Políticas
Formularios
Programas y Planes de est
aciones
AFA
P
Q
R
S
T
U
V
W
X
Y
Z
○ ○ ○ ○ ○
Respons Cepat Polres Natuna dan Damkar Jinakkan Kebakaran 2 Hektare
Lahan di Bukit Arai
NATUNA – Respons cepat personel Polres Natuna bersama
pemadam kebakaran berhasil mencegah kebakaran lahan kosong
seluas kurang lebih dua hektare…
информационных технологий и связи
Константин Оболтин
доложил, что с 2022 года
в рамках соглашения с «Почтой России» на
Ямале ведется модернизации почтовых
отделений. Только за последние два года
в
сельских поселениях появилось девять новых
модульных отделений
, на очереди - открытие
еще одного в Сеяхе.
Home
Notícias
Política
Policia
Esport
○ ○ ○ ○ ○
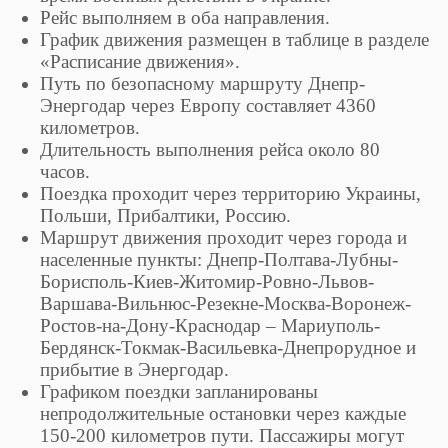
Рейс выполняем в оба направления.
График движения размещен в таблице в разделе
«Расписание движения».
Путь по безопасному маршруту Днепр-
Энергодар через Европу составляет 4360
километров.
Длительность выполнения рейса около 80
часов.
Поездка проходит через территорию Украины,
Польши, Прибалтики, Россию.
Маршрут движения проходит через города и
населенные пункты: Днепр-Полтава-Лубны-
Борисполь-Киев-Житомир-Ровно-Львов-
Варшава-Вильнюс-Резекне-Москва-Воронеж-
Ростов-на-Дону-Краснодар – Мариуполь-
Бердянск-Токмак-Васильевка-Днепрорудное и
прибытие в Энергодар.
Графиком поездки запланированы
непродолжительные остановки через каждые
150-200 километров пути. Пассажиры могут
○ ○ ○ ○ ○
* **PROMPT**
In the entries above, tally the lines containing the word "Энергодар" and return only the tally.

* **THE ANSWER**
2